What the task requires.
Scan the entries below for the word "across" and copy every line where it turns up.

Supplied material.
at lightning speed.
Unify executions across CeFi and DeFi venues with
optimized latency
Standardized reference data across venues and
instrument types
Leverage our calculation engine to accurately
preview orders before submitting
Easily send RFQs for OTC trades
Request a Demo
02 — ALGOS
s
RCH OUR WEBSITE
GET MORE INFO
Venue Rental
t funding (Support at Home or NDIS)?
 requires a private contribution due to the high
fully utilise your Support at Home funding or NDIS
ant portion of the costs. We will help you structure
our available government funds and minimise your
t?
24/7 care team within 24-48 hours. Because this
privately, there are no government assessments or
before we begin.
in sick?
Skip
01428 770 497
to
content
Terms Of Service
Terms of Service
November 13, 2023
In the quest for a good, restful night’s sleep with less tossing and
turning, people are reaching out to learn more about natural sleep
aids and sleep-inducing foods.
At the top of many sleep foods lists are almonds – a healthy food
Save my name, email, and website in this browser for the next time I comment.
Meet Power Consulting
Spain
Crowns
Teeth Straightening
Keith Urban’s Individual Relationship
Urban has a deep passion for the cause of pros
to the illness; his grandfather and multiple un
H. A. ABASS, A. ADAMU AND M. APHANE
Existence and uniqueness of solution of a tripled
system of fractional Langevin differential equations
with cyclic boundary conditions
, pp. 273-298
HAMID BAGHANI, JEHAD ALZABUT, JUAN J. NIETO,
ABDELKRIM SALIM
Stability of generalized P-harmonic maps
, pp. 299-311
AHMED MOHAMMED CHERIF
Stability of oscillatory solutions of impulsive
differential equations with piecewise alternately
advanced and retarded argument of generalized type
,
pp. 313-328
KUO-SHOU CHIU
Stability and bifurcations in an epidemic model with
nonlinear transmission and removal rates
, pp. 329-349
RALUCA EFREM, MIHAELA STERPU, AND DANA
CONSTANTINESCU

--

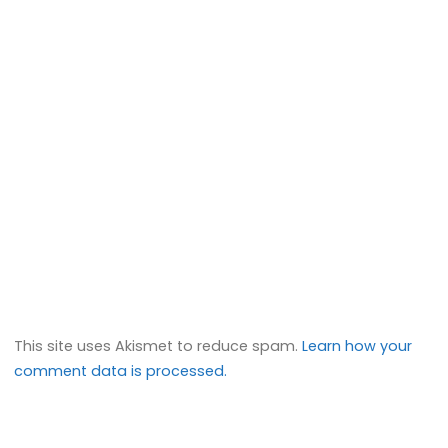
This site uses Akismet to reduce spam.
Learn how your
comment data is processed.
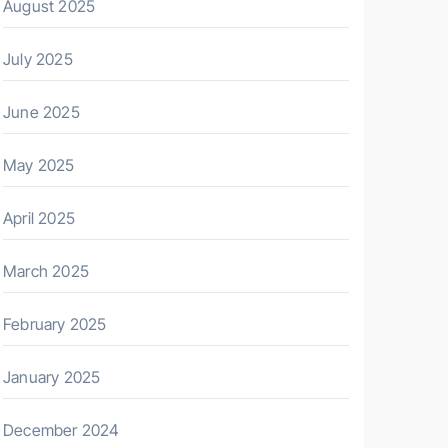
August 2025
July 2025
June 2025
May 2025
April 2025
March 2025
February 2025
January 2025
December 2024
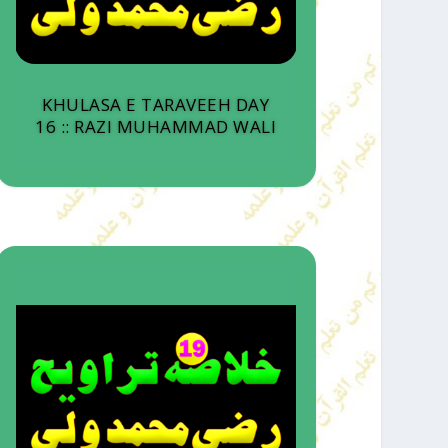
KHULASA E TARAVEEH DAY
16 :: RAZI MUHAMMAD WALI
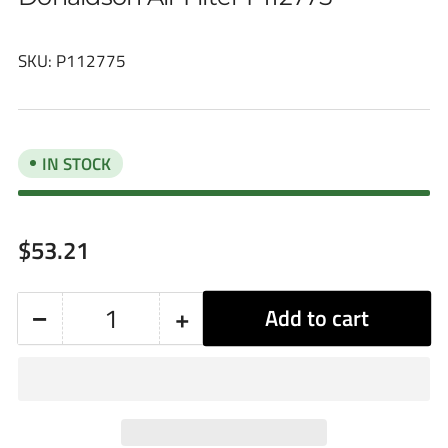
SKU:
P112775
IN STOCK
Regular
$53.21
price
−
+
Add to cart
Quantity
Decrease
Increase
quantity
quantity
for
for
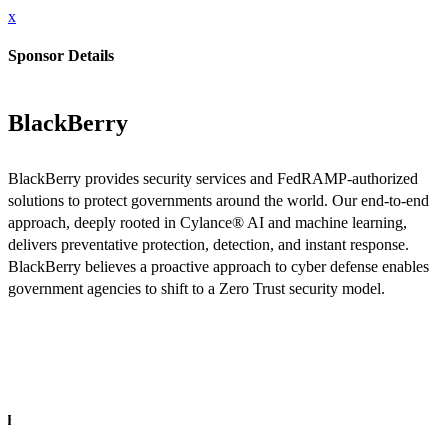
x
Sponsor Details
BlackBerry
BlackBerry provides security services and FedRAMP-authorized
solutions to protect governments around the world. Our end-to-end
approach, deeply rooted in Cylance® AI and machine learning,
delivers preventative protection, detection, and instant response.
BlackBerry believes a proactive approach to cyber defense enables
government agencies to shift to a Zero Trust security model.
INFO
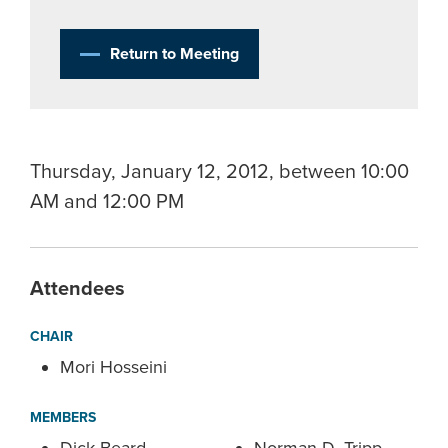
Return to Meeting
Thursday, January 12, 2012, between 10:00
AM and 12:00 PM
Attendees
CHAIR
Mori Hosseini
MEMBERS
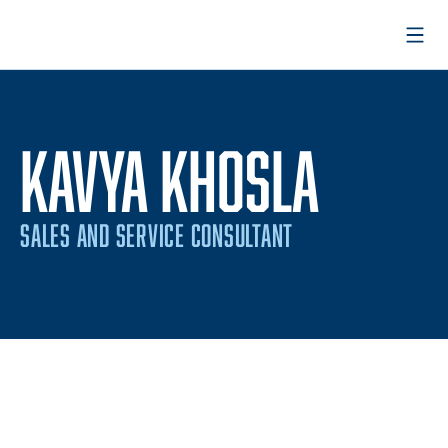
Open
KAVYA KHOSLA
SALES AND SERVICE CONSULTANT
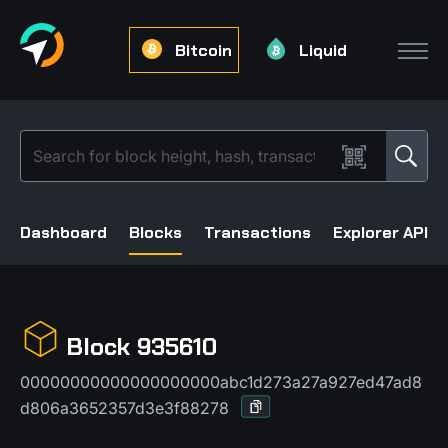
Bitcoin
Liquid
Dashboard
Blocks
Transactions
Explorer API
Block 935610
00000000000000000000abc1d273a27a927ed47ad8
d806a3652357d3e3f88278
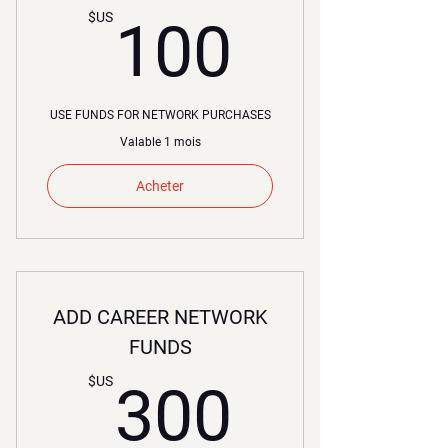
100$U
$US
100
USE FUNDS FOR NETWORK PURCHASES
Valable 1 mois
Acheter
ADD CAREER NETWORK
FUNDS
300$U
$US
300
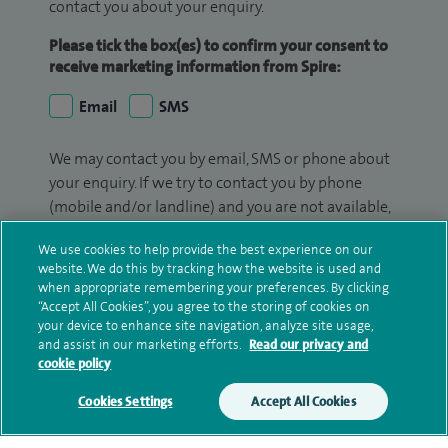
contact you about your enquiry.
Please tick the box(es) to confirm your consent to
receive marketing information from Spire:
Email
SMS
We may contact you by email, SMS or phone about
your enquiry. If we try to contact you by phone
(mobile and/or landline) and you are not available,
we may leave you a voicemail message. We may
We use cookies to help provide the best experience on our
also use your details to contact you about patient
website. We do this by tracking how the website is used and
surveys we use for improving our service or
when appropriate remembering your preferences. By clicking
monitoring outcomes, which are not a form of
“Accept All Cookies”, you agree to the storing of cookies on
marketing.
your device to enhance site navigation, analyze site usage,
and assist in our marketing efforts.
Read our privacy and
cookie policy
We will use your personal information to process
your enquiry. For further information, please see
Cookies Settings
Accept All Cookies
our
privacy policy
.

Solved problem.
Unify executions across CeFi and DeFi venues with
Standardized reference data across venues and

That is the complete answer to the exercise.